For the entries that follow, report how many lines include the word "Seguro" and add nothing.

======== Supplied records ========

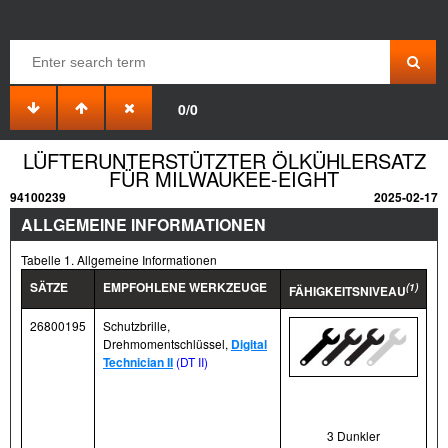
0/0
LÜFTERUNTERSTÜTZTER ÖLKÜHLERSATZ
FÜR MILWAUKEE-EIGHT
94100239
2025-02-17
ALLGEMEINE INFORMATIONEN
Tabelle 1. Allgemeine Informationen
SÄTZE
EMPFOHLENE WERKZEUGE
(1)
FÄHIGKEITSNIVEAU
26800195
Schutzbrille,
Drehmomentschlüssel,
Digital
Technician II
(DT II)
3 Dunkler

========
======== Supplied records ========

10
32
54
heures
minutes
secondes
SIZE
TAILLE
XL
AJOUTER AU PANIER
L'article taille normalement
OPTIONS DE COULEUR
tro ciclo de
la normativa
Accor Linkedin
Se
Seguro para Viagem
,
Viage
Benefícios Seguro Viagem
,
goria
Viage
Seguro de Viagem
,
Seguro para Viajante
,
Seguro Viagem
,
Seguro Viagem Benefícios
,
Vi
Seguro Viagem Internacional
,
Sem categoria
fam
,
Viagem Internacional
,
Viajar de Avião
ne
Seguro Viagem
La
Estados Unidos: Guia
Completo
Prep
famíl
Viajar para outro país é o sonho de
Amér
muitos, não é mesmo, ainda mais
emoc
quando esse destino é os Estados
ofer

========
======== Supplied records ========

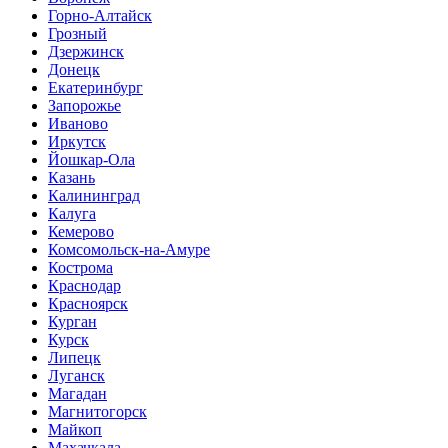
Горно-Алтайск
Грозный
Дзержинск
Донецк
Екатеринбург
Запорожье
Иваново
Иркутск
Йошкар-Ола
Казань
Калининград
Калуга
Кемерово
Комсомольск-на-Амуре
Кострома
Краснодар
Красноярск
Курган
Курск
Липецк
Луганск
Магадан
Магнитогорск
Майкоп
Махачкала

========

_Solution below_
8